Items from a data source:
☆ ☆ ☆
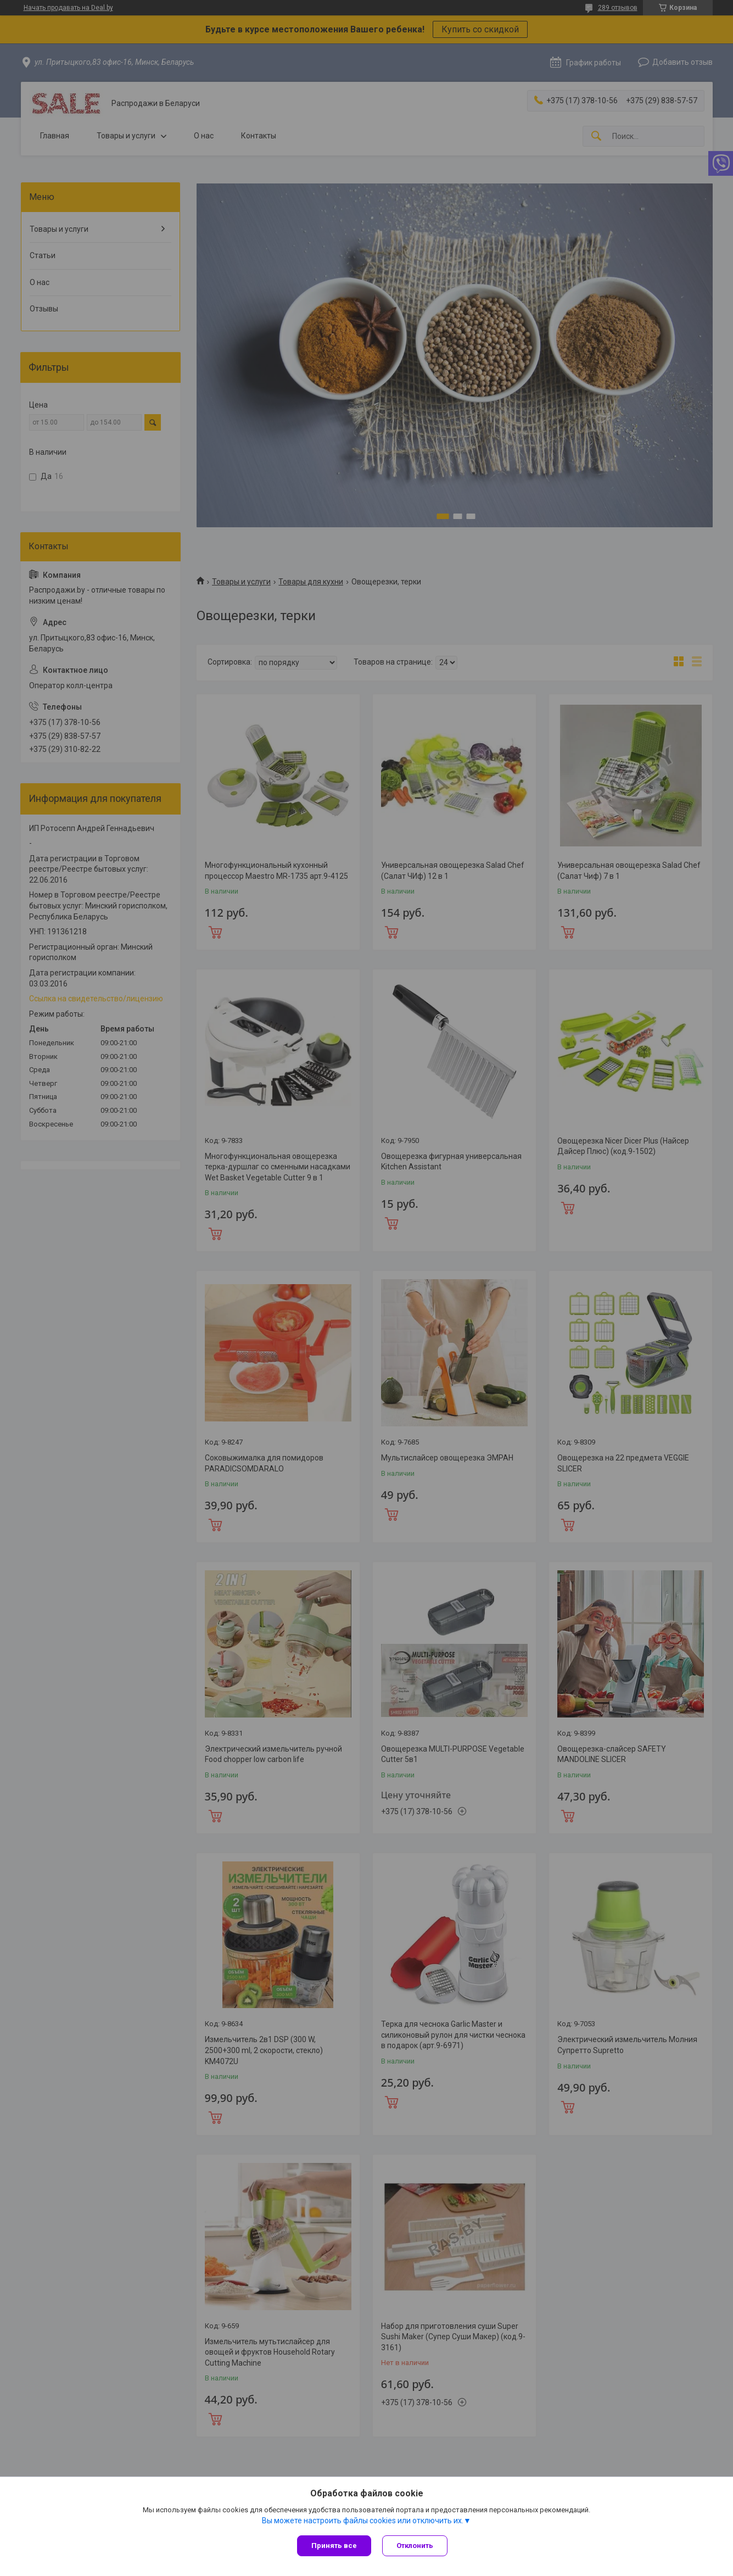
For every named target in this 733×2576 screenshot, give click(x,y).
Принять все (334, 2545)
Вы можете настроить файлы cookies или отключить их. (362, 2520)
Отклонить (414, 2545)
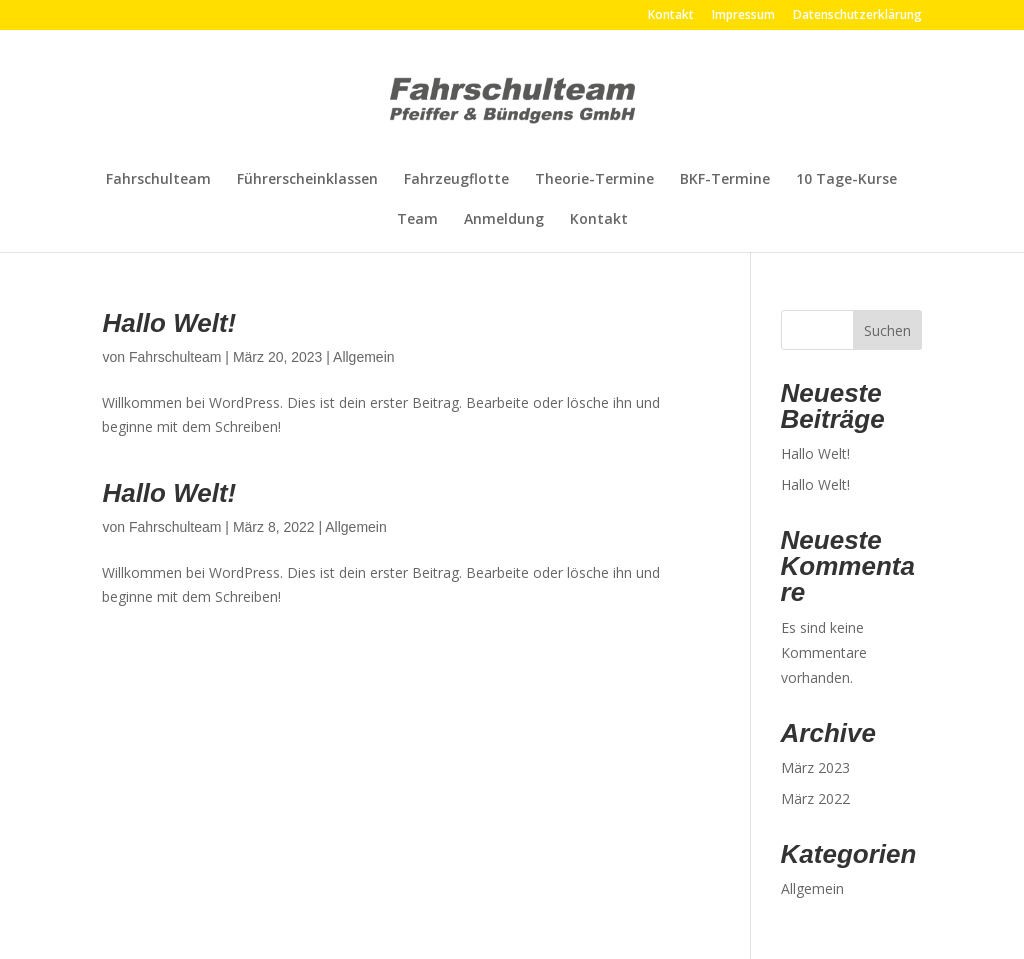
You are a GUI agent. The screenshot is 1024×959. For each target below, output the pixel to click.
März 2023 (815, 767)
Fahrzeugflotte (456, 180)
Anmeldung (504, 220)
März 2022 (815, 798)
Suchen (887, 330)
☆ ☆ ☆
■ INSTRUCTIONS TO FOLLOW
Among the lines above, the one with "Вы можете настроить" opens the part to repeat and the one with "März 2022 (815, 798)" closes it; repeat only that part exactly, with no pictures.

■ RESPONSE FOR THIS EXERCISE
Вы можете настроить файлы cookies или отключить их. (362, 2520)
Отклонить (414, 2545)
You are a GUI agent. The screenshot is 1024×959. For each target below, output the pixel to click.
März 2023 (815, 767)
Fahrzeugflotte (456, 180)
Anmeldung (504, 220)
März 2022 (815, 798)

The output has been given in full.